Would you print the records below word for word, without the pictures?

(Extracted page text data)
# # #

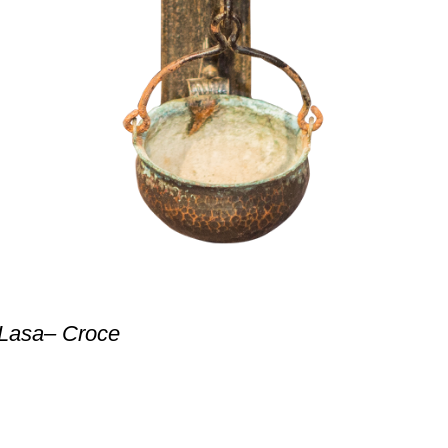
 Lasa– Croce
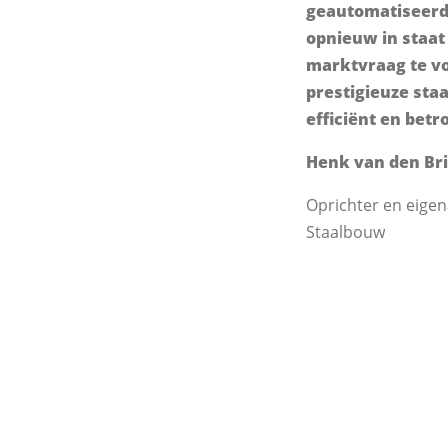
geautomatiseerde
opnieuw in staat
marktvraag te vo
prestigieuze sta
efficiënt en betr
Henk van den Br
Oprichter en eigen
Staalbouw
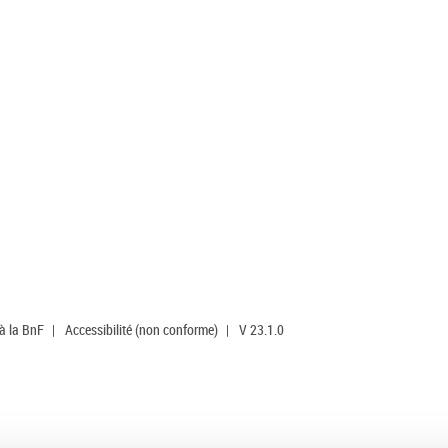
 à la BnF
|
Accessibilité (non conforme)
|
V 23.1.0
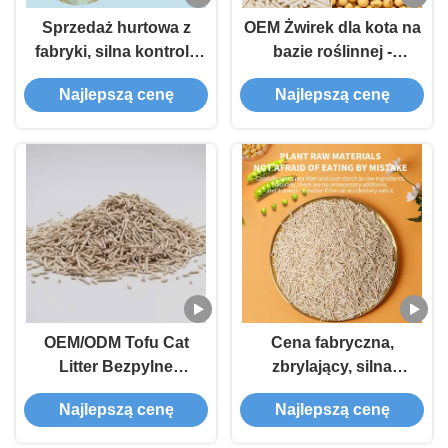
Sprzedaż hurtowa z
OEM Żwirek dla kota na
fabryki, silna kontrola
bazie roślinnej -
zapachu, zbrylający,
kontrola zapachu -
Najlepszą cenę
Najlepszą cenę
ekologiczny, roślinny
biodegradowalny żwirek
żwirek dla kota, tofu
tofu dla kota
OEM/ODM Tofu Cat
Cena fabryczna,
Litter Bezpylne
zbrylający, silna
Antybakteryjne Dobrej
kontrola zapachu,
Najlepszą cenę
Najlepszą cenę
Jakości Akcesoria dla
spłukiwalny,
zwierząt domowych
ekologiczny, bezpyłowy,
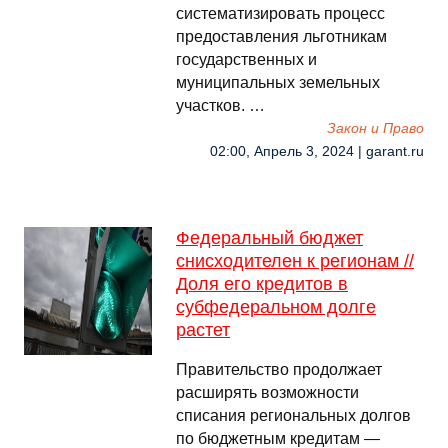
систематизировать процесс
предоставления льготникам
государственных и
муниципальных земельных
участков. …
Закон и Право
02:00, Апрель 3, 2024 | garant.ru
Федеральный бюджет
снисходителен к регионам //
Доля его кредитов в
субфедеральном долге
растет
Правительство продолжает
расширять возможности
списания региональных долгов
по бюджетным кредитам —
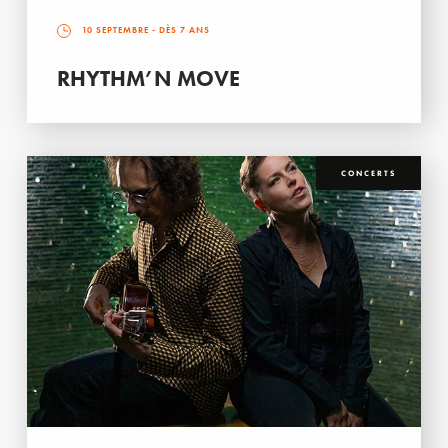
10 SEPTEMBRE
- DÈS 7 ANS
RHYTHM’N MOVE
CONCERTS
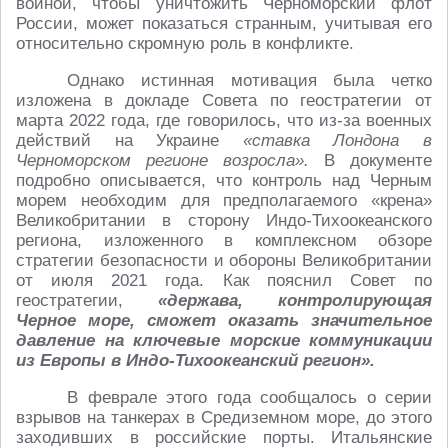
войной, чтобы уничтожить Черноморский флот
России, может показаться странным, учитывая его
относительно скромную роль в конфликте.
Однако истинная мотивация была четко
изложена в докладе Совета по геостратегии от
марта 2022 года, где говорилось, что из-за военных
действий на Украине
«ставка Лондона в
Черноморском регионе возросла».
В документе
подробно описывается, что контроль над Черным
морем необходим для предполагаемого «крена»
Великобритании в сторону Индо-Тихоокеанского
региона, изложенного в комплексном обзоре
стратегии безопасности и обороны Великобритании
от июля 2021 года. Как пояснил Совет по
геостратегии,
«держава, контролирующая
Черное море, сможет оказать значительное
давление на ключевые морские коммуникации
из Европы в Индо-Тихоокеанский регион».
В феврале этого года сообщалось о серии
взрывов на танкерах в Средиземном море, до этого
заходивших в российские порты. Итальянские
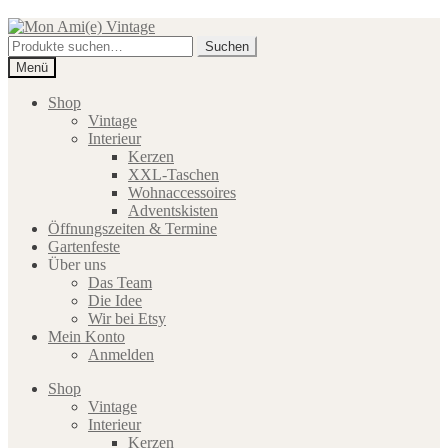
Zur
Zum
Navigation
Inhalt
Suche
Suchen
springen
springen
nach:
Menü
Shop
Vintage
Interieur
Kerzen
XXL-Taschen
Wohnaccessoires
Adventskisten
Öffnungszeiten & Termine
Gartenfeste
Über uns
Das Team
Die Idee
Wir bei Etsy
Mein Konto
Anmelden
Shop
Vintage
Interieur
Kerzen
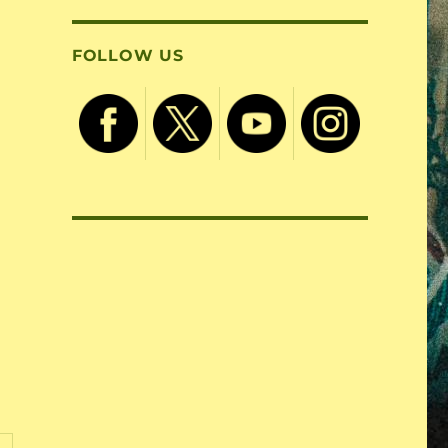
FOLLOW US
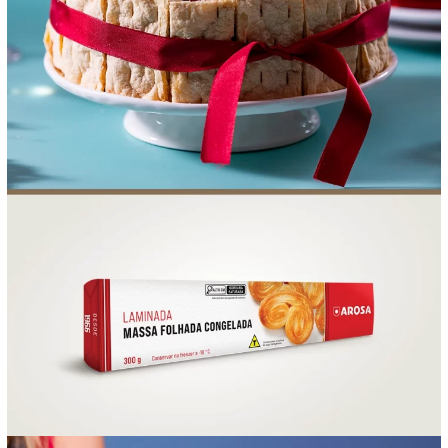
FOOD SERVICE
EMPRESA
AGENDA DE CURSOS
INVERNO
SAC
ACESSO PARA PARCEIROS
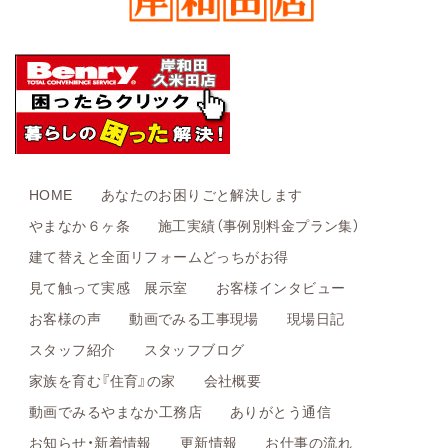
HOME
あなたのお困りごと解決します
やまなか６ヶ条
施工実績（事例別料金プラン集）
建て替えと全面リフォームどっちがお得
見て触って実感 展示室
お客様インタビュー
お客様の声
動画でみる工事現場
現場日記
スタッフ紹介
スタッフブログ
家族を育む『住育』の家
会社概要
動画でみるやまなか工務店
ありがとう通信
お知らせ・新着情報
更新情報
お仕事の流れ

# # #

Response –
 Lasa– Croce
geautomatiseerde
opnieuw in staat
marktvraag te vo
prestigieuze sta
efficiënt en betr
Henk van den Br
Oprichter en eigen
Staalbouw
 à la BnF
|
Accessibilité (non conforme)
|
V 23.1.0
Sprzedaż hurtowa z
OEM Żwirek dla kota na
fabryki, silna kontrola
bazie roślinnej -
zapachu, zbrylający,
kontrola zapachu -
Najlepszą cenę
Najlepszą cenę
ekologiczny, roślinny
biodegradowalny żwirek
żwirek dla kota, tofu
tofu dla kota
OEM/ODM Tofu Cat
Cena fabryczna,
Litter Bezpylne
zbrylający, silna
Antybakteryjne Dobrej
kontrola zapachu,
Najlepszą cenę
Najlepszą cenę
Jakości Akcesoria dla
spłukiwalny,
zwierząt domowych
ekologiczny, bezpyłowy,
систематизировать процесс
предоставления льготникам
государственных и
муниципальных земельных
участков. …
Закон и Право
02:00, Апрель 3, 2024 | garant.ru
Федеральный бюджет
снисходителен к регионам //
Доля его кредитов в
субфедеральном долге
растет
Правительство продолжает
расширять возможности
списания региональных долгов
по бюджетным кредитам —
10 SEPTEMBRE
- DÈS 7 ANS
RHYTHM’N MOVE
CONCERTS
войной, чтобы уничтожить Черноморский флот
России, может показаться странным, учитывая его
относительно скромную роль в конфликте.
Однако истинная мотивация была четко
изложена в докладе Совета по геостратегии от
марта 2022 года, где говорилось, что из-за военных
действий на Украине
«ставка Лондона в
Черноморском регионе возросла».
В документе
подробно описывается, что контроль над Черным
морем необходим для предполагаемого «крена»
Великобритании в сторону Индо-Тихоокеанского
региона, изложенного в комплексном обзоре
стратегии безопасности и обороны Великобритании
от июля 2021 года. Как пояснил Совет по
геостратегии,
«держава, контролирующая
Черное море, сможет оказать значительное
давление на ключевые морские коммуникации
из Европы в Индо-Тихоокеанский регион».
В феврале этого года сообщалось о серии
взрывов на танкерах в Средиземном море, до этого
заходивших в российские порты. Итальянские
Zur
Zum
Navigation
Inhalt
Suche
Suchen
springen
springen
nach:
Menü
Shop
Vintage
Interieur
Kerzen
XXL-Taschen
Wohnaccessoires
Adventskisten
Öffnungszeiten & Termine
Gartenfeste
Über uns
Das Team
Die Idee
Wir bei Etsy
Mein Konto
Anmelden
Shop
Vintage
Interieur
Kerzen
FOLLOW US
FOOD SERVICE
EMPRESA
AGENDA DE CURSOS
INVERNO
SAC
ACESSO PARA PARCEIROS
HOME
あなたのお困りごと解決します
やまなか６ヶ条
施工実績（事例別料金プラン集）
建て替えと全面リフォームどっちがお得
見て触って実感 展示室
お客様インタビュー
お客様の声
動画でみる工事現場
現場日記
スタッフ紹介
スタッフブログ
家族を育む『住育』の家
会社概要
動画でみるやまなか工務店
ありがとう通信
お知らせ・新着情報
更新情報
お仕事の流れ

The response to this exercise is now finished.